July 16, 2013 -- For more than a year, Rosemary McGinn's coworkers used to think she was drunk. Or crazy.
In reality, she had a rare tumor on her pancreas that was causing her blood sugar to plummet, starving her brain of fuel.
"What happened was I noticed a few times I would get weird," McGinn, a 54-year-old realtor from Rockland County, N.Y., told ABCNews.com. "I felt just not myself. I couldn't explain it to anybody else."
So around Easter 2011, her coworkers sent her home from work early, thinking she was drunk. That night, a client called to set up an appointment, but as soon as McGinn hung up, she forgot the time and place they'd just decided.
Not long after that, McGinn was driving with her husband when she forgot where she lived.
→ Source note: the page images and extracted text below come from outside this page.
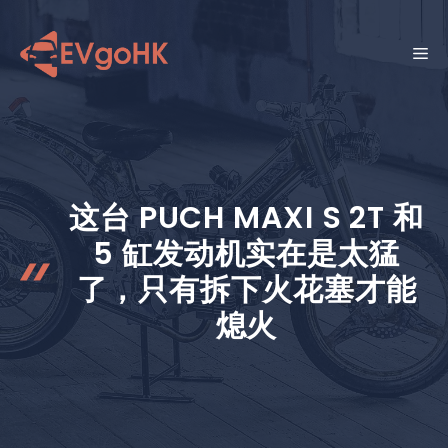
跳
至
菜
内
容
单
这台 PUCH MAXI S 2T 和
5 缸发动机实在是太猛
了，只有拆下火花塞才能
熄火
She forgot who the president was and what year it was.
The next thing she knew, she was in her kitchen with two paramedics standing over her. They were feeding her candy and checking her blood sugar.
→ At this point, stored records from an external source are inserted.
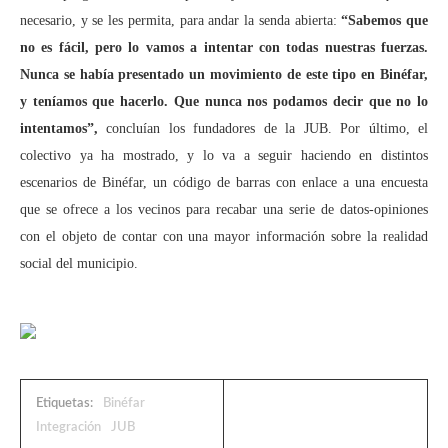
necesario, y se les permita, para andar la senda abierta:
“Sabemos que
no es fácil, pero lo vamos a intentar con todas nuestras fuerzas.
Nunca se había presentado un movimiento de este tipo en Binéfar,
y teníamos que hacerlo. Que nunca nos podamos decir que no lo
intentamos”,
concluían los fundadores de la JUB. Por último, el
colectivo ya ha mostrado, y lo va a seguir haciendo en distintos
escenarios de Binéfar, un código de barras con enlace a una encuesta
que se ofrece a los vecinos para recabar una serie de datos-opiniones
con el objeto de contar con una mayor información sobre la realidad
social del municipio.
Etiquetas:
Binéfar
Integración
JUB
Normal blood sugar is between 70 milligrams per deciliter and 140 milligrams per deciliter, so most people feel symptoms of low blood sugar -- confusion, hunger and shakiness, for example -- when they hit about 60 milligrams per deciliter, said Dr. Ronald Tamler, who directs the Mount Sinai Diabetes Center in New York City and who would solve the medical mystery.
McGinn's blood sugar had dropped to 25 milligrams per deciliter, making her extremely hypoglycemic. Tamler said most people would pass out but McGinn didn't because her body had become so used to the frequent dips in blood sugar.
And doctors didn't know why it was happening considering that McGinn's insulin levels appeared to be normal. Insulin is the hormone that reduces blood sugar and allows the body to use that sugar for energy.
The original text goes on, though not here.